I asked if he had some samples of his work with him.  Let me just say I know a little something about portfolios.  I know what to expect from a visual portfolio.  I didn’t expect what I saw here.  For those of you who know portfolios, you’ll like this.  He reached in his pocket and pulled out a beat to crap Zip Lock plastic sandwich bag with holes worn into it.  In it were some terrible 4x6 color prints from a local choke and puke drug store photo lab.  But the subject matter - the work was incredible.  Multiple styles on multiple surfaces and limitless possibilities.  He didn’t seem so much the pure self-contained artist as he was the perfect mimic of Mexican art in general.  He could do anything we needed.  A portfolio of faded, dog-eared prints in a sandwich bag?  You know, from my experience, as a pro, you can go ahead and show your artwork in a beat-up sandwich bag if you want, but if you do that sort of thing, you better damn well have the goods in the sandwich bag when you do it, or you’re gonna be screwed professionally for the rest of your natural life.  I know some highly packaged and branded “artists” who, after spending thousands on their state of the art portfolio designs, would be jealous of this guy and his beat-up sandwich bag.  When I saw the work, I immediately thought we’d stumbled into something like what Ry Cooder found in those Cuban musicians in 1996, when he produced Buena Vista Social Club.  No one had ever heard of those artists before, and suddenly there they were. 



At somewhere around 15, Renato taught himself to draw and to paint.  Never went to art school.  He loved Picasso and he loved color.  Everything else just came out as it came out.  He spent time in Mexico City painting murals at the Four Seasons Hotel, and he created objects of art for the Indian Embassy for five years.  He was invited to Spain to paint murals, but he turned it down so he could stay close to his family in Mexico.  Since then he’s continued to work for individual clients, he builds a little furniture and runs a painting/frame shop on a dirt road, in a hard to find, low slung, burnt to dust, local, far away neighborhood in San Miguel.  He has no online presence at all and he could not be happier.   When I finished these photos of him working, I asked him if he wanted digital files so he could promote the work - I forgot he doesn't own a damn computer.

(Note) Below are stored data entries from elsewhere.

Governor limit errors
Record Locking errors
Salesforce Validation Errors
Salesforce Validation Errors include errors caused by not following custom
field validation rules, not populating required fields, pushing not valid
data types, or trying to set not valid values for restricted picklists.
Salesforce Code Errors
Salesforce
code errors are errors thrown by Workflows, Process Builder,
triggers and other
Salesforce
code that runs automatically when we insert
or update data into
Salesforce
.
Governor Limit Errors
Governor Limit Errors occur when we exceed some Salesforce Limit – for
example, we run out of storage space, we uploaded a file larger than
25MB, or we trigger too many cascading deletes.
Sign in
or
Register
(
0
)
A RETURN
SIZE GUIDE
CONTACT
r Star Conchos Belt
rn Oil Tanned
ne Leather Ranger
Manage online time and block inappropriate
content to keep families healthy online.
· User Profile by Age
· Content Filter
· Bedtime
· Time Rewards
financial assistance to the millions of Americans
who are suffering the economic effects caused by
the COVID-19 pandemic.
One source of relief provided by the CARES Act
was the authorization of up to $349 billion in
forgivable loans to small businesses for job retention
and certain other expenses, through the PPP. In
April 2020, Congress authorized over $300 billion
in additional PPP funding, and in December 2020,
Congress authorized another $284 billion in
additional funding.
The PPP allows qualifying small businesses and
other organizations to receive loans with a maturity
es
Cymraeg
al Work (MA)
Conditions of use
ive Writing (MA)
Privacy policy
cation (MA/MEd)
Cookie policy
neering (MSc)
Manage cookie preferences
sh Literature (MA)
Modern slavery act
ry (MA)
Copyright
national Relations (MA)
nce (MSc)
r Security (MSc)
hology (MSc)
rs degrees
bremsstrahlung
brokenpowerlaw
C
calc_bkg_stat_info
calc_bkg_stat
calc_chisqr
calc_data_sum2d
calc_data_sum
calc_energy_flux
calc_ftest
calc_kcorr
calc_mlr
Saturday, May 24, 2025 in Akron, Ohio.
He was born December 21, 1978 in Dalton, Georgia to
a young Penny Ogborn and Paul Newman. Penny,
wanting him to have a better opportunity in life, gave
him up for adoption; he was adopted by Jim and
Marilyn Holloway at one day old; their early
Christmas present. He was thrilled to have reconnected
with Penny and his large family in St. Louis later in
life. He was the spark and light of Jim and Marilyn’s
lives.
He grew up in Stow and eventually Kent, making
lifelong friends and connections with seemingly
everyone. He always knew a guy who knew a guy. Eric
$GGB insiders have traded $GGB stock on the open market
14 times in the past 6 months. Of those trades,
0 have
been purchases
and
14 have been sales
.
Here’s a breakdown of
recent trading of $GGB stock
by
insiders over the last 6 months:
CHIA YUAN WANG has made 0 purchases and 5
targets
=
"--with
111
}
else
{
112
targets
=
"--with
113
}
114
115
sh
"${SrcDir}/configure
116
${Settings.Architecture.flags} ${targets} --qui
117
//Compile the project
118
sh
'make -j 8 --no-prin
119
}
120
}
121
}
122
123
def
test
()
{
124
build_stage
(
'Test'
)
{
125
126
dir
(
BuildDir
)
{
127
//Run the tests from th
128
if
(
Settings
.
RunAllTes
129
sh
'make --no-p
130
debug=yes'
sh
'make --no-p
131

He thanked me and said “Prints are all I'll ever need.  4 x 6 is perfect.”  He wanted one copy of each.  That's all he needed.  The prints are in his beat-up plastic sandwich bag by now for sure.  

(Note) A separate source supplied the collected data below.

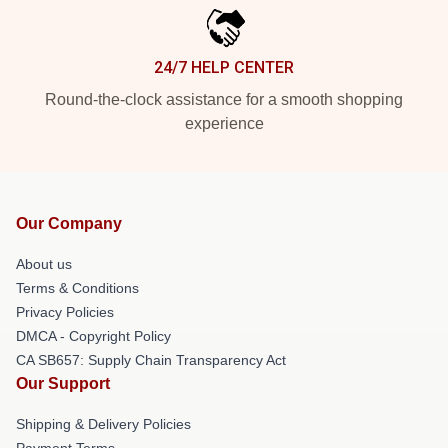
24/7 HELP CENTER
Round-the-clock assistance for a smooth shopping
experience
Our Company
About us
Terms & Conditions
Privacy Policies
DMCA - Copyright Policy
CA SB657: Supply Chain Transparency Act
Our Support
Shipping & Delivery Policies
Payment Terms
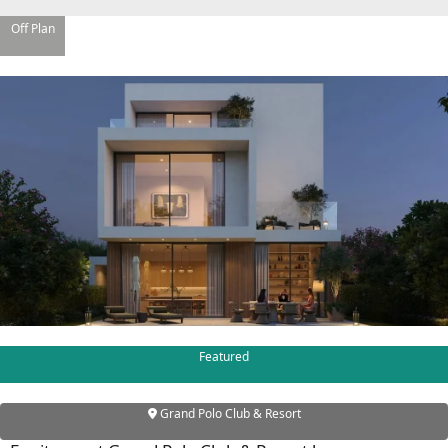
Off Plan
WATERFRONT PROPERTIES
Featured
Grand Polo Club & Resort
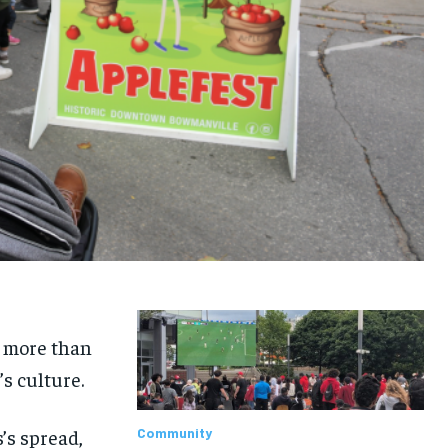
d more than
’s culture.
’s spread,
Community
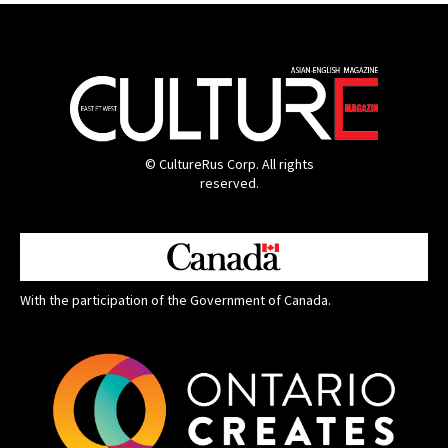
© CultureRus Corp. All rights
reserved.
With the participation of the Government of Canada.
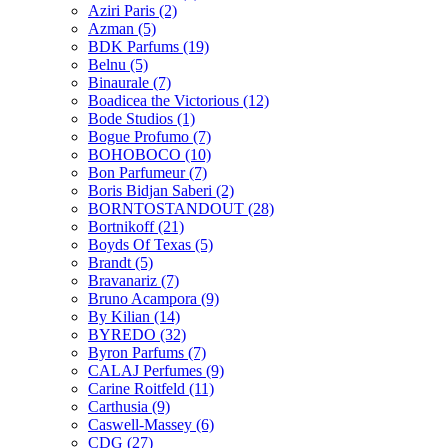
Aziri Paris
(2)
Azman
(5)
BDK Parfums
(19)
Belnu
(5)
Binaurale
(7)
Boadicea the Victorious
(12)
Bode Studios
(1)
Bogue Profumo
(7)
BOHOBOCO
(10)
Bon Parfumeur
(7)
Boris Bidjan Saberi
(2)
BORNTOSTANDOUT
(28)
Bortnikoff
(21)
Boyds Of Texas
(5)
Brandt
(5)
Bravanariz
(7)
Bruno Acampora
(9)
By Kilian
(14)
BYREDO
(32)
Byron Parfums
(7)
CALAJ Perfumes
(9)
Carine Roitfeld
(11)
Carthusia
(9)
Caswell-Massey
(6)
CDG
(27)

He worked on our wall on and off for about a month.  He did not ever sketch anything in first.  He just showed up with a couple paintbrushes, and maybe ten cans of paint and something like fifty-odd years of experience. Then he just sat down and did it.  It became clear very quickly this wasn’t going to be a reality based mural.  It was going to be an interpretive caricature - part cartoon, part fantasy, part real.  A very Mexican style view of a desert, rural, urban scene.  In its own way, it is an accurate representation of the world around San Miguel, during the rainy season starting in June.  The hills are electric green from the rain.  Flowers are coming up.  Walter is fishing.  Deb is working with the chickens and the pigs.  Atticus and Luna are chasing after sheep.  Sometimes I’d sit in the room on the laptop with him working.  Now and again I’d glance up and reach over for a camera and grab a shot.  Often, I would just stand there staring at the process, shake my head and simply chuckle loud enough that Renato would pick up on it and glance over at me and chuckle back.  He knew and I knew what the real truth was here.  This mural – it had always been there, even when it was a tv room, even when it was a garage, even before it was a house.  It was always there waiting for Renato to simply fill in the blank spaces.  And he did.